It’s Time to Replace TCP in the Datacenter — Paper Summary

04.10.2022 — summary, paper, networking, distributedsystems — 3 min read

Authors: John Ousterhout

Date: 2022

Link: PDF

Requirements for transport protocol used in data centers:
- Reliable delivery
- Low latency
- High throughput: Data throughput and message throughput.
- Congestion control: This aids in low latency.
- Efficient load balancing across server cores.
- NIC offload: In the future, transport protocols will need to move to special-purpose NIC hardware. The best software protocol implementations have end-to-end latency more than 3x as high as implementations where applications communicate directly with the NIC via kernel bypass.
The following properties which represent most of the TCP design are the wrong decisions for a data center transport:
- Stream orientation:
  - When messages are serialized in a TCP stream, TCP does not know about message boundaries.
  - The fundamental problem with streaming is that the units in which data is received (ranges of bytes) do not correspond to dispatchable units of work (messages).
  - Messages have one disadvantage relative to streams: it is difficult to pipeline the implementation of a single large message.
  - Memcached load balances by dividing a collection of streams statically among threads. This approach is prone to hot spots, where one thread receives a disproportionate share of incoming requests.
  - RAMCloud load balances by dedicating one thread to read all incoming messages from all streams and then dispatch messages to other threads for service. This allows better load balancing across worker threads, but the dispatcher thread becomes a throughput bottleneck and the need for each request to pass through two separate threads adds significant software overhead.
- Connection orientation:
  - Connections result in overheads in space and/or time.
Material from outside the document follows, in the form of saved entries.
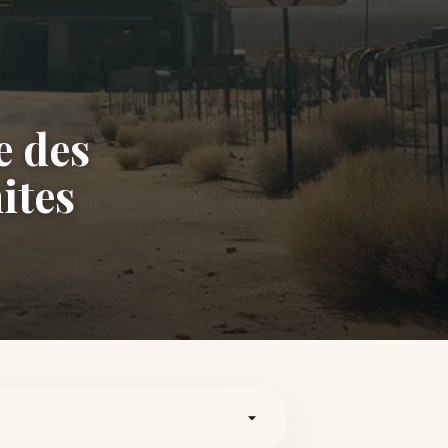
e des
ites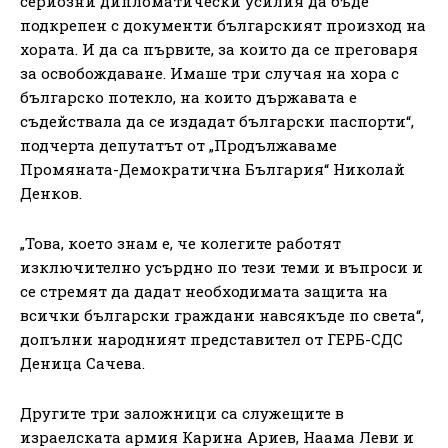
сериозни дипломатически усилия да бъде
подкрепен с документи българският произход на
хората. И да са първите, за които да се преговаря
за освобождаване. Имаше три случая на хора с
българско потекло, на които държавата е
съдействала да се издадат български паспорти“,
подчерта депутатът от „Продължаваме
Промяната-Демократична България“ Николай
Денков.
„Това, което знам е, че колегите работят
изключително усърдно по тези теми и въпроси и
се стремят да дадат необходимата защита на
всички български граждани навсякъде по света“,
допълни народният представител от ГЕРБ-СДС
Деница Сачева.
Другите три заложници са служещите в
израелската армия Карина Ариев, Наама Леви и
For example, the Linux kernel keeps about 2000 bytes of state for each TCP socket, excluding packet buffers.
  - Another problem with connections is that they require a setup phase before any data can be transmitted.
  - To reduce these overheads, application threads communicate through a collection of proxy threads that manage single connections to each server. This adds overhead in complexity and performance.
- Bandwidth sharing:
  - In TCP, when a host’s link is overloaded (either for incoming or outgoing traffic), TCP attempts to share the available bandwidth equally among the active connections.
  - When receiving several large messages, bandwidth sharing causes all of them to finish slowly.
  - Run-to-completion approaches provide better overall response time, but can’t be used since TCP doesn’t know message boundaries.
- Sender-driven congestion control:
  - TCP drives congestion control from senders, which voluntarily slow their rate of packet transmission when they detect congestion.
  - TCP congestion control is reactionary — it takes about 1 RTT for a sender to find out about traffic changes.
- In-order packet delivery:
  - TCP assumes that packets will arrive at a receiver in the same order they were transmitted by the sender, and it assumes that out-of-order arrivals indicate packet drops.
  - In data center networks, the most effective way to perform load balancing is to perform packet spraying, where each packet is independently routed through the switching fabric to balance loads on links.
TCP is beyond repair — there are simply too many problems, and they are too deeply embedded in the design of TCP.
Homa is a clean-slate redesign of network transport for the data center that provides proof that all of TCP’s problems are solvable:
- Homa is message-based: This enables run-to-completion scheduling; more efficient load balancing because multiple threads can safely read from a single socket and; a more powerful congestion signal.
- Homa is connectionless: Despite its lack of connections, Homa ensures end-to-end reliability for RPCs.
- Bandwidth sharing: Homa implements an SRPT scheduling policy to favor shorter messages.
  Homa’s use of priority queues eliminates the “pick your poison” tradeoff between latency and bandwidth. Homa intentionally allows some buffers from longer messages to accumulate in low-priority queues (over-commitment); these ensure high link utilization. Short messages still achieve low latency since they use higher priority queues.
- Receiver-driven congestion control.
- Out-of-order packets.
Besides Homa, one of the best-known alternatives to TCP is Infiniband. However, it has some similar problems to TCP.
The best way to bring Homa into widespread usage is to integrate it with the RPC frameworks that underly most large-scale data center applications.